:: Given data

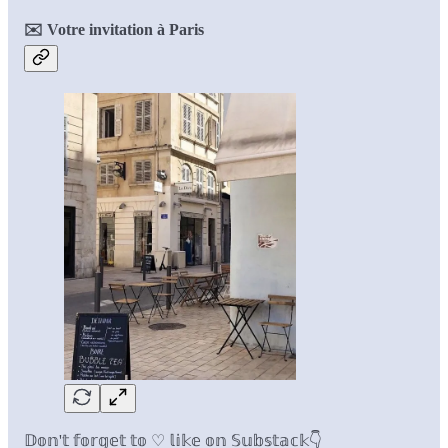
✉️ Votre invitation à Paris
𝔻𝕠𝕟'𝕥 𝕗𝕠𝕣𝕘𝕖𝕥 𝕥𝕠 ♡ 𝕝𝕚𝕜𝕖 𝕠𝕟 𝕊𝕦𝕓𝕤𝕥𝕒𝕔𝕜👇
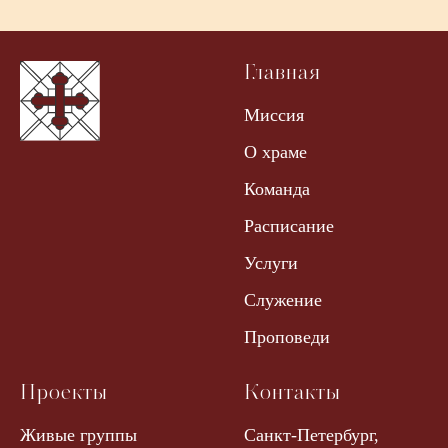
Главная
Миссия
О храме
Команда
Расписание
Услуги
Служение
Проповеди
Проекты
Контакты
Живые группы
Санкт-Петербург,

::::
:: Given data

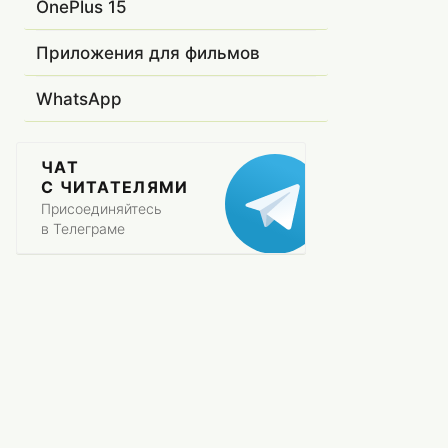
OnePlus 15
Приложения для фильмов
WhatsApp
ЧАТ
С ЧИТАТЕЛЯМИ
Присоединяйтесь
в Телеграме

::::
:: Given data

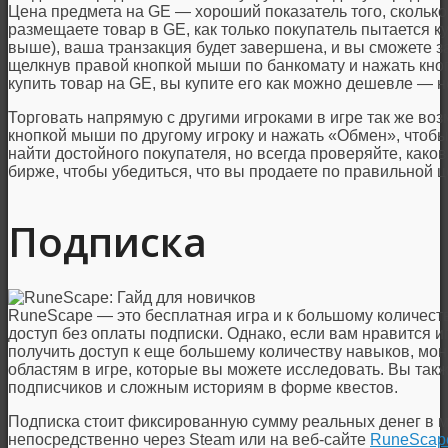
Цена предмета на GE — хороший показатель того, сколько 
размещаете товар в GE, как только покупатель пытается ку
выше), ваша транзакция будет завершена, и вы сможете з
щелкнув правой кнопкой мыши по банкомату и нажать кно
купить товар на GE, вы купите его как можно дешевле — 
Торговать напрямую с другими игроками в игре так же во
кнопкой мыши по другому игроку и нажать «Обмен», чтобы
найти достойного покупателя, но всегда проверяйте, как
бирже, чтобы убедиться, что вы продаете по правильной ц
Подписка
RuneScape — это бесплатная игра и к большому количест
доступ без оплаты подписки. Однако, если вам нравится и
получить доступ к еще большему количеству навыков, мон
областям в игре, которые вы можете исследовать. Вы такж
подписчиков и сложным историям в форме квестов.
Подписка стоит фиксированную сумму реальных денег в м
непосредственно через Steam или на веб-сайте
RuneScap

::::

## [Problem]
Whenever a line of the data above includes the word "кнопкой", copy that line.

## [Written answer]
щелкнув правой кнопкой мыши по банкомату и нажать кно
кнопкой мыши по другому игроку и нажать «Обмен», чтобы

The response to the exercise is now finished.